Future of Physician-Owned Hospital Projects

Posted on June 25, 2010

0


The Patient Protection and Affordable Care Act (aka the Healthcare Reform Bill) was passed on March 23, so its ripple effect has had about 90 days to sink in to all those affected.  Besides the speed of its adoption and the complexity of its contents (over 2,400 pages), the wild card with legislation coming out of Washington is always the unmentioned items buried in the text, the fine print so to speak. 

One of the most surprising and not fully understood items in the Bill is a provision to limit physician-owned hospitals.  In essence, it put an immediate ban in place on expansion and forces all physician-owned hospitals to complete current construction projects by December 31 or risk losing Medicare certification. A Washington Post article describes the issues very well.

Does this apply to hospitals with partial or minority ownership by doctors?  Is this permanent or do these restriction expire?  If so, when?  Without clarification, it is difficult for affected physicians to make decisions, and thus anyone involved in physician-owned hospitals must act conservatively and assume the worst:  finish (or scrap) projects by Dec. 31 or else.

The real-life ramifications of the Healthcare Reform Bill affect a current client of ours. Haskell is involved with a hospital project with 15% physician ownership that luckily is projected to open well before the end of the year.
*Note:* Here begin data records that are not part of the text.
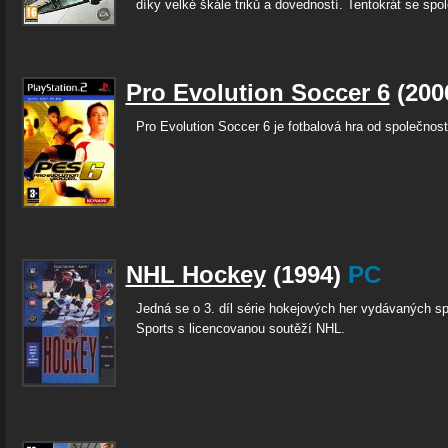
díky velké škále triků a dovedností. Tentokrát se spol
Pro Evolution Soccer 6
(200
Pro Evolution Soccer 6 je fotbalová hra od společnos
NHL Hockey
(1994)
PC
Jedná se o 3. díl série hokejových her vydávaných s
Sports s licencovanou soutěží NHL.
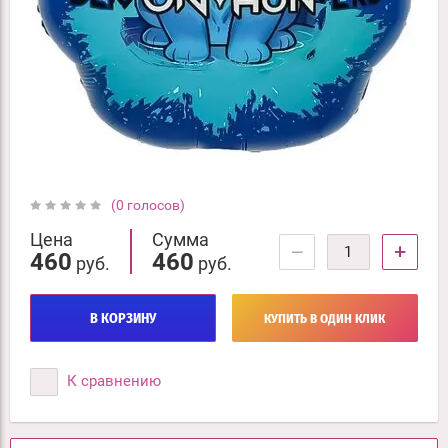
(0 голосов)
Цена
Сумма
−
+
460
460
руб.
руб.
В КОРЗИНУ
КУПИТЬ В ОДИН КЛИК
К сравнению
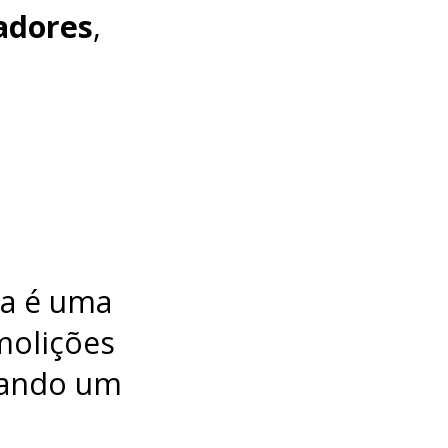
adores
,
la é uma
molições
nando um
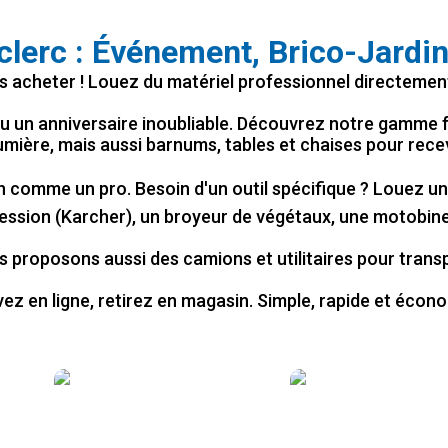
clerc : Événement, Brico-Jardi
s acheter ! Louez du matériel professionnel directemen
un anniversaire inoubliable. Découvrez notre gamme fes
umière, mais aussi barnums, tables et chaises pour recev
on comme un pro. Besoin d'un outil spécifique ? Louez u
ession (Karcher), un broyeur de végétaux, une motobi
proposons aussi des camions et utilitaires pour transp
ez en ligne, retirez en magasin. Simple, rapide et écon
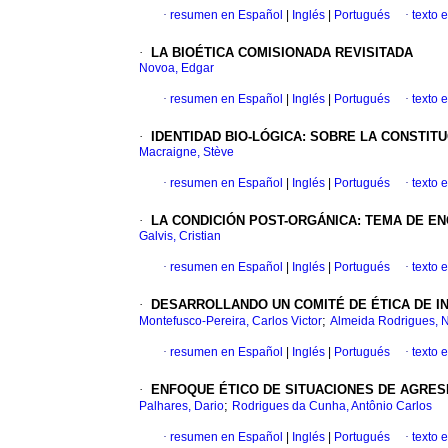
·
resumen en Español
|
Inglés
|
Portugués
·
texto 
·
LA BIOÉTICA COMISIONADA
REVISITADA
Novoa, Edgar
·
resumen en Español
|
Inglés
|
Portugués
·
texto 
·
IDENTIDAD BIO-LÓGICA
:
SOBRE LA CONSTITUC
Macraigne, Stève
·
resumen en Español
|
Inglés
|
Portugués
·
texto 
·
LA CONDICIÓN POST-ORGÁNICA
:
TEMA DE EN
Galvis, Cristian
·
resumen en Español
|
Inglés
|
Portugués
·
texto 
·
DESARROLLANDO UN COMITÉ DE ÉTICA DE I
;
Montefusco-Pereira, Carlos Victor
Almeida Rodrigues, 
·
resumen en Español
|
Inglés
|
Portugués
·
texto 
·
ENFOQUE ÉTICO DE SITUACIONES DE AGRES
;
Palhares, Dario
Rodrigues da Cunha, Antônio Carlos
·
resumen en Español
|
Inglés
|
Portugués
·
texto 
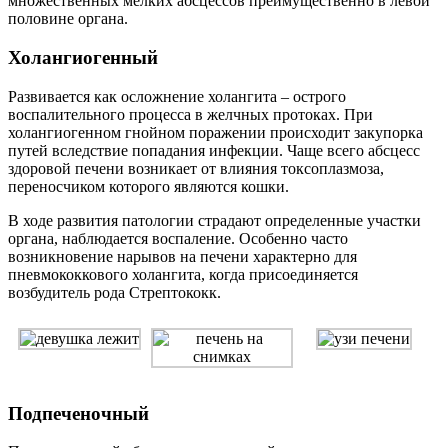
множественных мелких абсцессов преимущественно в левой
половине органа.
Холангиогенный
Развивается как осложнение холангита – острого
воспалительного процесса в желчных протоках. При
холангиогенном гнойном поражении происходит закупорка
путей вследствие попадания инфекции. Чаще всего абсцесс
здоровой печени возникает от влияния токсоплазмоза,
переносчиком которого являются кошки.
В ходе развития патологии страдают определенные участки
органа, наблюдается воспаление. Особенно часто
возникновение нарывов на печени характерно для
пневмококкового холангита, когда присоединяется
возбудитель рода Стрептококк.
Подпеченочный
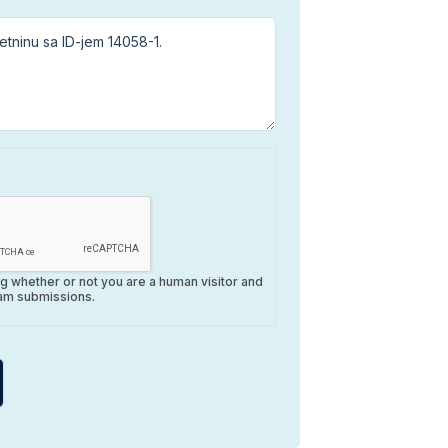
ing whether or not you are a human visitor and
am submissions.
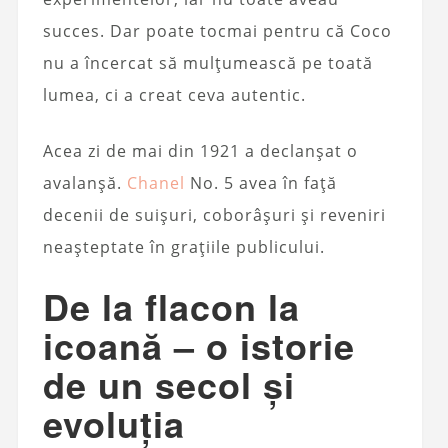
succes. Dar poate tocmai pentru că Coco
nu a încercat să mulțumească pe toată
lumea, ci a creat ceva autentic.
Acea zi de mai din 1921 a declanșat o
avalanșă.
Chanel
No. 5 avea în față
decenii de suișuri, coborâșuri și reveniri
neașteptate în grațiile publicului.
De la flacon la
icoană – o istorie
de un secol și
evoluția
Yet, the owners and their lawyers are scrambling to not only understand the legislation, but how it affects them and how they should most appropriately act.

Our client has one main concern:  will they be able to build out two floors of shell space after the December 31 deadline?  They figure not. So their options are three:  build the floors out at double-speed to make the Dec. 31 deadline, swallow the loss and make their shelled floors into handball courts, or buy out the physicians to avoid the effects of the Reform Bill.  They chose to buy out the 15% physician ownership, which involves finding over $10 million in a very tight debt market.

Their project is a fairly simple problem.  What about facilities with more gray area and more money at stake?

My view of the whole physician-owned hospital limitations?  Expect lawsuits.

A real estate attorney I am not, but changing the rules mid-stream to the detriment of individuals usually results in protest. To me, it is akin to the city or county changing zoning on your property which limits your ability to develop it as you had intended. When you purchased it, you had a reasonable expectation what you could do with your property, and the municipality took that away. In law parlance, that is an unlawful taking.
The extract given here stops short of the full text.